• EXERCISE:
The lines to retype are the one with "Jürgen Boschert (35, 421)" and all that follow it to the end of the entries below; copy them exactly and nothing else.
☆ ☆ ☆ ☆ ☆ ☆ ☆
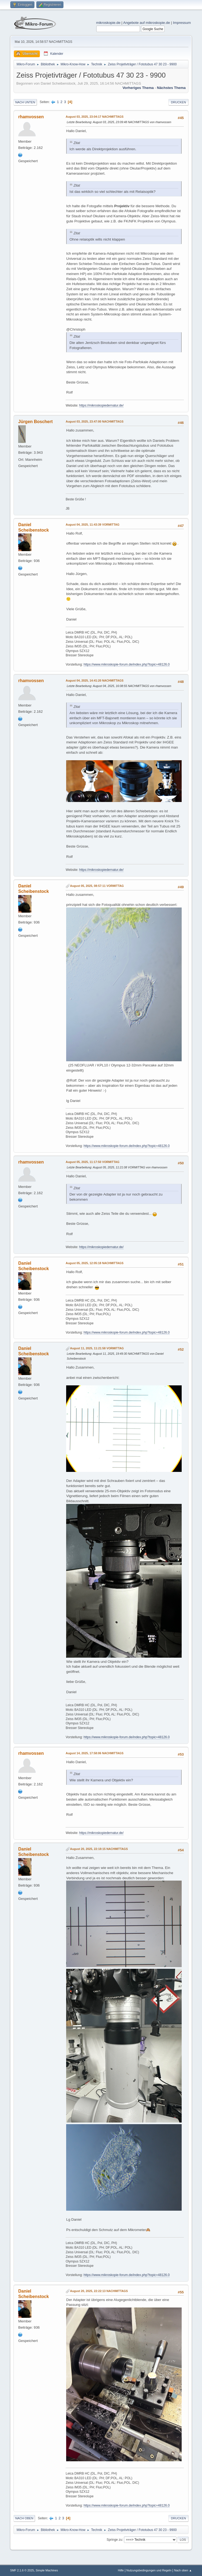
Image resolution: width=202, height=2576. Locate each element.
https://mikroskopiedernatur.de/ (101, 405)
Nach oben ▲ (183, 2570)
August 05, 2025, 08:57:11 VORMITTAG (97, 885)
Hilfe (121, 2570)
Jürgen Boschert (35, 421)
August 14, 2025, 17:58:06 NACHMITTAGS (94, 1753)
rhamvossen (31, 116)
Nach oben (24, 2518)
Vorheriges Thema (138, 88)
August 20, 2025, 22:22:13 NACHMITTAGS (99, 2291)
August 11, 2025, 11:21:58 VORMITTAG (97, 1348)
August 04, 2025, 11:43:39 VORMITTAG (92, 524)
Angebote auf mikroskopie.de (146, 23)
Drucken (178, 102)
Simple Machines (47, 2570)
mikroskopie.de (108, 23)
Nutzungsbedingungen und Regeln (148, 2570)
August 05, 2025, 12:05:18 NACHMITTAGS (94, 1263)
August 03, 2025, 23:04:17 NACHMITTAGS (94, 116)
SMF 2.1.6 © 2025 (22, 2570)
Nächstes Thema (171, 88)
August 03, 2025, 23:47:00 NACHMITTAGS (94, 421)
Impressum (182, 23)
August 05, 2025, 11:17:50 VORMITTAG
☆ ☆ ☆ ☆ ☆ ☆ ☆
• OUTPUT OF THE TASK:
Jürgen Boschert (35, 421)
August 14, 2025, 17:58:06 NACHMITTAGS (94, 1753)
rhamvossen (31, 116)
Nach oben (24, 2518)
Vorheriges Thema (138, 88)
August 20, 2025, 22:22:13 NACHMITTAGS (99, 2291)
August 11, 2025, 11:21:58 VORMITTAG (97, 1348)
August 04, 2025, 11:43:39 VORMITTAG (92, 524)
Angebote auf mikroskopie.de (146, 23)
Drucken (178, 102)
Simple Machines (47, 2570)
mikroskopie.de (108, 23)
Nutzungsbedingungen und Regeln (148, 2570)
August 05, 2025, 12:05:18 NACHMITTAGS (94, 1263)
August 03, 2025, 23:04:17 NACHMITTAGS (94, 116)
SMF 2.1.6 © 2025 (22, 2570)
Nächstes Thema (171, 88)
August 03, 2025, 23:47:00 NACHMITTAGS (94, 421)
Impressum (182, 23)
August 05, 2025, 11:17:50 VORMITTAG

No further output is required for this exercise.